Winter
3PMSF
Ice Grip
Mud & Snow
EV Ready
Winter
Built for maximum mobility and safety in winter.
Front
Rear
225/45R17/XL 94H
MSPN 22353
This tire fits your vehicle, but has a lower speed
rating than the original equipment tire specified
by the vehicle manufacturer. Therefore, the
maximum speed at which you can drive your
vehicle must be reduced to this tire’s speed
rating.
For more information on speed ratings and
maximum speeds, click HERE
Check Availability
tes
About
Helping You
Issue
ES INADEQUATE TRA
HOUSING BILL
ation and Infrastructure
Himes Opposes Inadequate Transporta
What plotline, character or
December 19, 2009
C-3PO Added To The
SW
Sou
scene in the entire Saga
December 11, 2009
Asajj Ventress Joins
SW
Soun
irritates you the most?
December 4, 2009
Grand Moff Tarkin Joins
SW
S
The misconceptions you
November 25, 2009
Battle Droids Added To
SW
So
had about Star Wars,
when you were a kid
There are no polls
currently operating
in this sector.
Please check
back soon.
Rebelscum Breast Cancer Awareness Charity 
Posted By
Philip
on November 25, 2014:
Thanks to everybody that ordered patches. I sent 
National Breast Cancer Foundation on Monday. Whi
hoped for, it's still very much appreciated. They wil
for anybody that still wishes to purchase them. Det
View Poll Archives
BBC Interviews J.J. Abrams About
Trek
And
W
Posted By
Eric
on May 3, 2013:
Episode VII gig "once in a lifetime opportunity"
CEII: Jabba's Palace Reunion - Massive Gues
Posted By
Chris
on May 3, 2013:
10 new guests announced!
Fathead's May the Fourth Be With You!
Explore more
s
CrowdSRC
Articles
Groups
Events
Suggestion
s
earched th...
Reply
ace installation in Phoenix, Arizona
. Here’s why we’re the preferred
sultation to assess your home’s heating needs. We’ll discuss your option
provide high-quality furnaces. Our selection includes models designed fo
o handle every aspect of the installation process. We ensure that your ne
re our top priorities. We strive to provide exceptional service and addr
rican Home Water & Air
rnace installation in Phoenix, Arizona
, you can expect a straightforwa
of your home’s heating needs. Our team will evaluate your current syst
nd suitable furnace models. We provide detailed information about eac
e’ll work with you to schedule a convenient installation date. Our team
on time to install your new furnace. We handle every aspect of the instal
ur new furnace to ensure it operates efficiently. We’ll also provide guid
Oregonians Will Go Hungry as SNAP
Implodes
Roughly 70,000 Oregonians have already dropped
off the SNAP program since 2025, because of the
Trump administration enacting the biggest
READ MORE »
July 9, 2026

- **Exercise**
Stop at the line containing "maximum speeds, click HERE". Please print exactly every line before it from the start of the records, plus that line itself, and nothing else.

- **Response to the exercise**
Winter
3PMSF
Ice Grip
Mud & Snow
EV Ready
Winter
Built for maximum mobility and safety in winter.
Front
Rear
225/45R17/XL 94H
MSPN 22353
This tire fits your vehicle, but has a lower speed
rating than the original equipment tire specified
by the vehicle manufacturer. Therefore, the
maximum speed at which you can drive your
vehicle must be reduced to this tire’s speed
rating.
For more information on speed ratings and
maximum speeds, click HERE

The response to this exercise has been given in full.